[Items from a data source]
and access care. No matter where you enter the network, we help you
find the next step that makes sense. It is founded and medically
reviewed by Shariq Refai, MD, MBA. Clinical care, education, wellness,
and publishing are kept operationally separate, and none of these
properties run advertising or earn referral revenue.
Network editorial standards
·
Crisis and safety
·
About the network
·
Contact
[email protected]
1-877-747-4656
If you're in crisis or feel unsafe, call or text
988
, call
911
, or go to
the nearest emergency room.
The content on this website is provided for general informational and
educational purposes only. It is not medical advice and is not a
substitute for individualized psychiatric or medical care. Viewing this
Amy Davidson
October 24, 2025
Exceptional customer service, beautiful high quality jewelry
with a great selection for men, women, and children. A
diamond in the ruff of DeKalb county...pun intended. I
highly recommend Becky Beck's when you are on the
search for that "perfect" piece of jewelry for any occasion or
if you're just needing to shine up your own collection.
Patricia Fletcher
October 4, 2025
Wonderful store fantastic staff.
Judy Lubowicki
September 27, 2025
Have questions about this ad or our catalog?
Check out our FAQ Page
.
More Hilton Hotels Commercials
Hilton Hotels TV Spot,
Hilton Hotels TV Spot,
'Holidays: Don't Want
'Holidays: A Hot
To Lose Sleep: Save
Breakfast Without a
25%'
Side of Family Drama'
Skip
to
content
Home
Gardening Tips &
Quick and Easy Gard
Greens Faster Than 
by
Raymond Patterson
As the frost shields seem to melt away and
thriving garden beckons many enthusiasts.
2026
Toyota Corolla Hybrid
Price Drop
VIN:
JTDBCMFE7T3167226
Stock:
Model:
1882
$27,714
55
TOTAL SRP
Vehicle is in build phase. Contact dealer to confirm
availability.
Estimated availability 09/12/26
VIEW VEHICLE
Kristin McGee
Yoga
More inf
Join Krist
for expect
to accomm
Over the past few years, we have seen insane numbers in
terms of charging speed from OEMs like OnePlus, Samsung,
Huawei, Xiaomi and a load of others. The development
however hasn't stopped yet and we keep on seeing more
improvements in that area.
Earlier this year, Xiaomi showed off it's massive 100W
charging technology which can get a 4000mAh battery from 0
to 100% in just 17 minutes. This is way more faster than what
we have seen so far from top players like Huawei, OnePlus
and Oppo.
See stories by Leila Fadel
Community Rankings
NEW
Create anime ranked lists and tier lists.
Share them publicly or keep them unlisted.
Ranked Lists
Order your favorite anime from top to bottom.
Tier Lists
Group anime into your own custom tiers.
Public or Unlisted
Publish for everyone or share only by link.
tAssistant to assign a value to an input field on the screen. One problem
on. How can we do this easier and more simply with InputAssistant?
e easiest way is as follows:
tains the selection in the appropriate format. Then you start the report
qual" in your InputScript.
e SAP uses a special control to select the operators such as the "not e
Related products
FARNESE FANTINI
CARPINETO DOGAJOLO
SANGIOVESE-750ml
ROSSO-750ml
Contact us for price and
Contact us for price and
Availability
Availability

_Task item_
Retype each record, matching it exactly.

_Reply_
and access care. No matter where you enter the network, we help you
find the next step that makes sense. It is founded and medically
reviewed by Shariq Refai, MD, MBA. Clinical care, education, wellness,
and publishing are kept operationally separate, and none of these
properties run advertising or earn referral revenue.
Network editorial standards
·
Crisis and safety
·
About the network
·
Contact
[email protected]
1-877-747-4656
If you're in crisis or feel unsafe, call or text
988
, call
911
, or go to
the nearest emergency room.
The content on this website is provided for general informational and
educational purposes only. It is not medical advice and is not a
substitute for individualized psychiatric or medical care. Viewing this
Amy Davidson
October 24, 2025
Exceptional customer service, beautiful high quality jewelry
with a great selection for men, women, and children. A
diamond in the ruff of DeKalb county...pun intended. I
highly recommend Becky Beck's when you are on the
search for that "perfect" piece of jewelry for any occasion or
if you're just needing to shine up your own collection.
Patricia Fletcher
October 4, 2025
Wonderful store fantastic staff.
Judy Lubowicki
September 27, 2025
Have questions about this ad or our catalog?
Check out our FAQ Page
.
More Hilton Hotels Commercials
Hilton Hotels TV Spot,
Hilton Hotels TV Spot,
'Holidays: Don't Want
'Holidays: A Hot
To Lose Sleep: Save
Breakfast Without a
25%'
Side of Family Drama'
Skip
to
content
Home
Gardening Tips &
Quick and Easy Gard
Greens Faster Than 
by
Raymond Patterson
As the frost shields seem to melt away and
thriving garden beckons many enthusiasts.
2026
Toyota Corolla Hybrid
Price Drop
VIN:
JTDBCMFE7T3167226
Stock:
Model:
1882
$27,714
55
TOTAL SRP
Vehicle is in build phase. Contact dealer to confirm
availability.
Estimated availability 09/12/26
VIEW VEHICLE
Kristin McGee
Yoga
More inf
Join Krist
for expect
to accomm
Over the past few years, we have seen insane numbers in
terms of charging speed from OEMs like OnePlus, Samsung,
Huawei, Xiaomi and a load of others. The development
however hasn't stopped yet and we keep on seeing more
improvements in that area.
Earlier this year, Xiaomi showed off it's massive 100W
charging technology which can get a 4000mAh battery from 0
to 100% in just 17 minutes. This is way more faster than what
we have seen so far from top players like Huawei, OnePlus
and Oppo.
See stories by Leila Fadel
Community Rankings
NEW
Create anime ranked lists and tier lists.
Share them publicly or keep them unlisted.
Ranked Lists
Order your favorite anime from top to bottom.
Tier Lists
Group anime into your own custom tiers.
Public or Unlisted
Publish for everyone or share only by link.
tAssistant to assign a value to an input field on the screen. One problem
on. How can we do this easier and more simply with InputAssistant?
e easiest way is as follows:
tains the selection in the appropriate format. Then you start the report
qual" in your InputScript.
e SAP uses a special control to select the operators such as the "not e
Related products
FARNESE FANTINI
CARPINETO DOGAJOLO
SANGIOVESE-750ml
ROSSO-750ml
Contact us for price and
Contact us for price and
Availability
Availability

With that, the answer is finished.